Lebanon is enduring a severe economic crisis– Inflation reached triple digits while the exchange rate for the Lebanese pound keeps losing value, prompting a sharp rise in poverty. Children are always the most affected by any crisis, and this downturn is putting them at increased risk. They are forced to quit school and get engaged in the worst forms of child labour to help their families.
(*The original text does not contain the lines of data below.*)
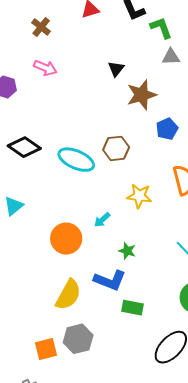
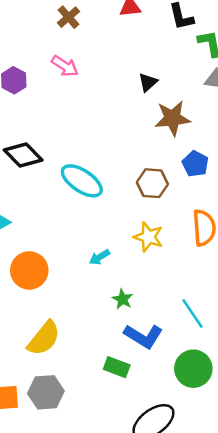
blue pentagon: (167, 129) -> (195, 164), turned -30
brown hexagon: (116, 148) -> (152, 183), moved
orange circle: (66, 239) -> (29, 270), moved
blue L-shape: (110, 280) -> (143, 336), moved

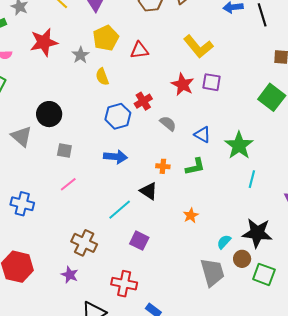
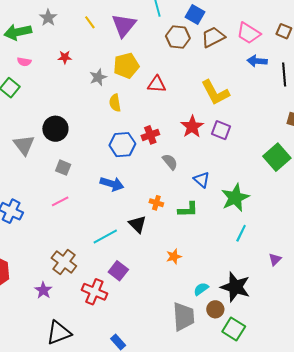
red star: (44, 42) -> (65, 57), size x0.5
red cross: (124, 284) -> (94, 292), moved

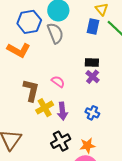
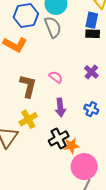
black rectangle: (92, 63) -> (93, 34), moved
yellow cross: (45, 108) -> (28, 119), moved
orange star: (87, 146) -> (71, 146), moved

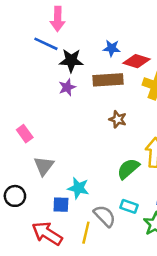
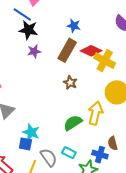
black star: (71, 60) -> (28, 30), moved
red diamond: (137, 61) -> (91, 51), moved
brown rectangle: (108, 80) -> (67, 50), turned -65
blue square: (61, 205) -> (25, 144), moved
In partnership with UNICEF and as part of Qudwa initiatives, World Vision formed three children councils in the Bekaa to give space for children at the local level, aged between 13 and 17, to learn about their rights, express their ideas, and find solutions for child protection issues affecting their well-being such as child labour, child marriage, violence against children, etc. After completing eight sessions, each council will tackle one of the discussed child protection issues and try to share it within their communities through activities and social media campaigns
Joyce eager to share what she learned
15-year-old Joyce was happy and at the same time excited to take part in the sessions facilitated by World Vision. “Whenever I had a session, I would be thrilled the entire day. I could not wait to finish my online studies for school and join the discussions,” she says. “I have been learning a lot during this period, especially about children’s rights, most of which were new to me,” she adds.
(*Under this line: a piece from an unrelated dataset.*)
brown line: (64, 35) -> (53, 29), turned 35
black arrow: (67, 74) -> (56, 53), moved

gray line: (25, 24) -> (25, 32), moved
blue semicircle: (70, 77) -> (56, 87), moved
The children council members in which Joyce is participating decided to host a small festival in a public park at their hometown Zahle. Joyce and her friends shared the lessons they learned about child rights, violence and more during the sessions with smaller children aged between six and twelve, along with preparing a lot of entertaining activities. “I am very excited about the festival. It’s a summer activity that allows me to help the community I live in. Due to the economic situation, some children are forced to leave school to support their families. These children deserve to learn more about their rights,” says Joyce.
Joyce is looking forward to participate in more similar sessions and projects in the future. “I encourage all children to take part in events since they will be acquiring a lot of new information about their rights. I hope one day I can work in something similar,” she says.
Joseph determined to make change
Joseph is one of the many children in Lebanon who were obliged to leave school so they can provide for their families. “I did not register for school this year. I am working as a pastry chef because of the current situation in the country,” he says. “I have learned a lot while working in this industry. Last Easter, we prepared Kaak to celebrate the occasion,” he adds.
Joseph, 17, has been participating in the sessions with World Vision for the past one and a half months. They were an eye-opener to him. “Usually, I do not like to participate in events or similar sessions especially if I don’t know anyone. But after taking part in the first session, I liked the idea and decided to continue so I can learn more,” he says. “I admire the facilitators and I feel I can trust them. I have learned a lot during the past month, especially regarding child abuse and our rights,” he adds.
Joseph is now determined to make a change in his community, thanks to the lessons he learned. “In case I saw parents resorting to violence against their child, I would try to interfere and solve the issue. I am looking forward to the festival where we will be able to share what we learned with smaller children,” he says.
Children are at the core of any crisis or struggle, these sessions are helping 60 children like Joyce and Joseph in the Bekaa to learn and advocate about their rights in safe and friendly spaces.